↓↓↓
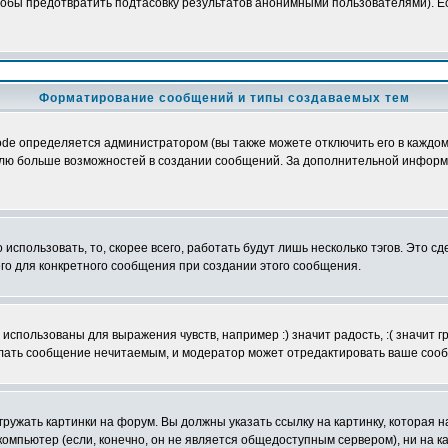
обы предотвратить подтасовку результатов анонимными пользователями). Если
Форматирование сообщений и типы создаваемых тем
e определяется администратором (вы также можете отключить его в каждом 
ователю больше возможностей в создании сообщений. За дополнительной инфо
использовать, то, скорее всего, работать будут лишь несколько тэгов. Это с
его для конкретного сообщения при создании этого сообщения.
использованы для выражения чувств, например :) значит радость, :( значит 
делать сообщение нечитаемым, и модератор может отредактировать ваше сооб
ружать картинки на форум. Вы должны указать ссылку на картинку, которая н
вой компьютер (если, конечно, он не является общедоступным сервером), ни на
↑↑↑
Task item: Drop the pictures and set down the data above exactly.

Response to the task:
обы предотвратить подтасовку результатов анонимными пользователями). Если
Форматирование сообщений и типы создаваемых тем
e определяется администратором (вы также можете отключить его в каждом 
ователю больше возможностей в создании сообщений. За дополнительной инфо
использовать, то, скорее всего, работать будут лишь несколько тэгов. Это с
его для конкретного сообщения при создании этого сообщения.
использованы для выражения чувств, например :) значит радость, :( значит 
делать сообщение нечитаемым, и модератор может отредактировать ваше сооб
ружать картинки на форум. Вы должны указать ссылку на картинку, которая н
вой компьютер (если, конечно, он не является общедоступным сервером), ни на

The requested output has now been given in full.